Prime riflessioni in ordine alla portata della sentenza della Corte Costituzionale n. 251 del 30 novembre 2016 sugli obblighi previsti dal nuovo T.U. delle società partecipate dagli enti pubblici e, segnatamente, sull’obbligo di adeguamento degli statuti societari.

 

La sentenza della Corte Costituzionale n. 251 del 09 novembre 2016, depositata il 25 novembre 2016 e pubblicata il successivo 30 novembre, ha dichiarato l’illegittimità costituzionale di alcune norme contenute nella legge delega n. 124 del 07/08/2015, tra cui “l’art. 18, lett. a), b), c), e), i), l) e m), numeri da 1 a 7, nella parte in cui, in combinato disposto con l’art. 16, commi 1 e 4, della medesima legge n. 124 del 2015, prevede che il Governo adotti i relativi decreti legislativi attuativi previo parere, anziché previa intesa, in sede di Conferenza unificata”.

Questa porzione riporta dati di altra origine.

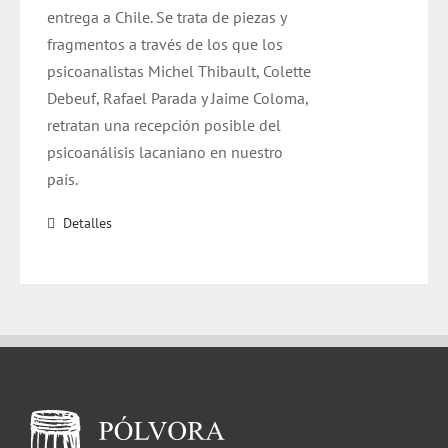
entrega a Chile. Se trata de piezas y
fragmentos a través de los que los
psicoanalistas Michel Thibault, Colette
Debeuf, Rafael Parada y Jaime Coloma,
retratan una recepción posible del
psicoanálisis lacaniano en nuestro
país.
Detalles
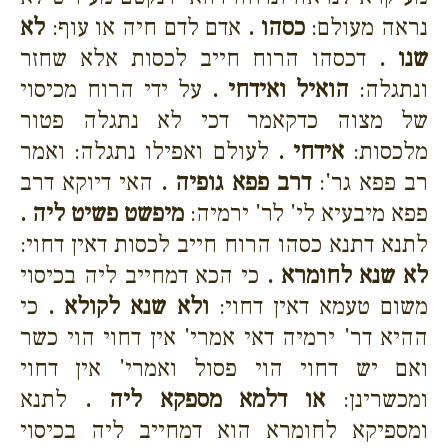
נראה מעולם:
כסהו .
אדם לדם חיה או עוף:
לא
שנו .
דכסהו הרוח חייב לכסות אלא שחזר
ונתגלה:
הואיל ואידחי .
על ידי הרוח מכיסוי
של מצוה כדקאמר דכי לא נתגלה פטור
מלכסות:
אידחי .
לעולם ואפילו נתגלה: ואמר
רב פפא גר':
דרב פפא גופיה .
האי דיוקא דרב
פפא מיבעיא לי' לר' ירמיה:
מיפשט פשיט ליה .
לתנא דתנא כסהו הרוח חייב לכסות דאין דחוי:
לא שנא לחומרא .
כי הכא דמחייב ליה בכיסוי
משום טעמא דאין דחוי:
ולא שנא לקולא .
כי
ההיא דר' ירמיה דאי אמרי' אין דחוי הוי כשר
ואם יש דחוי הוי פסול ואמרי' אין דחוי
ומכשרינן:
או דלמא מספקא ליה .
לתנא
ומספיקא לחומרא הוא דמחייב ליה בכיסוי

In particolare, la Corte, richiamando propri precedenti orientamenti sul tema delle società a partecipazione pubblica, ha rammentato, da un lato, che le disposizioni inerenti l’attività di società partecipate dalle Regioni e dagli enti locali sono riconducibili “alla materia dell’«ordinamento civile», di competenza legislativa esclusiva statale, in quanto volte a definire il regime giuridico di soggetti di diritto privato, nonché a quella della «tutela della concorrenza» in considerazione dello scopo di talune disposizioni di «evitare che soggetti dotati di privilegi operino in mercati concorrenziali» (sentenza n. 326 del 2008).” Dall’altro che è già stata dichiarata “l’illegittimità costituzionale di disposizioni statali che, imponendo a tutte le amministrazioni, quindi anche a quelle regionali, di sciogliere o privatizzare proprio le società pubbliche strumentali, sottraevano alle medesime la scelta in ordine alle modalità organizzative di svolgimento delle attività di produzione di beni o servizi strumentali alle proprie finalità istituzionali, violando la competenza legislativa regionale residuale in materia di organizzazione amministrativa regionale (sentenza n. 229 del 2013).”

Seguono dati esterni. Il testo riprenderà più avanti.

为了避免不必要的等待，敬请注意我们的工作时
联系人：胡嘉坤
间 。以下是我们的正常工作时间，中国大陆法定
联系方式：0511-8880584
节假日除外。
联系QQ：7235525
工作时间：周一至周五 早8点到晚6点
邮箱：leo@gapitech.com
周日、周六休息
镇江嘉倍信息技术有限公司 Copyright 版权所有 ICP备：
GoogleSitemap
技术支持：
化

Ciò dimostra che un intervento del legislatore statale, come quello operato con le disposizioni impugnate dell’art. 18, finalizzato a dettare una disciplina organica delle partecipazioni azionarie delle amministrazioni pubbliche, coinvolge, inevitabilmente, profili pubblicistici, che attengono alle modalità organizzative di espletamento delle funzioni amministrative e dei servizi riconducibili alla competenza residuale regionale, anche con riguardo alle partecipazioni degli enti locali che non abbiano come oggetto l’espletamento di funzioni fondamentali. Tale intervento coinvolge anche profili privatistici, inerenti alla forma delle società partecipate, che trova nel codice civile la sua radice, e aspetti connessi alla tutela della concorrenza, riconducibili alla competenza esclusiva del legislatore statale.

Da qui la concorrenza” di competenze statali e regionali, disciplinata mediante l’applicazione del principio di leale collaborazione. Ai principi e criteri direttivi il Governo deve dare attuazione solo dopo aver svolto idonee trattative con Regioni e enti locali nella sede della Conferenza unificata. Quest’ultima è la sede, come si è già detto, più idonea a consentire l’integrazione dei diversi punti di vista e delle diverse esigenze degli enti territoriali coinvolti, tutte le volte in cui siano in discussione temi comuni a tutto il sistema delle autonomie, inclusi gli enti locali.”

Sulla base di tali motivazioni la Consulta ha concluso per l’illegittimità della legge delega, per indebita compressione delle competenze regionali, avendo essa previsto l’emanazione dei decreti delegati solo previo parere, anziché previa intesa, in sede di Conferenza unificata, parere peraltro non necessario potendo il Governo procedere anche se esso non fosse emesso.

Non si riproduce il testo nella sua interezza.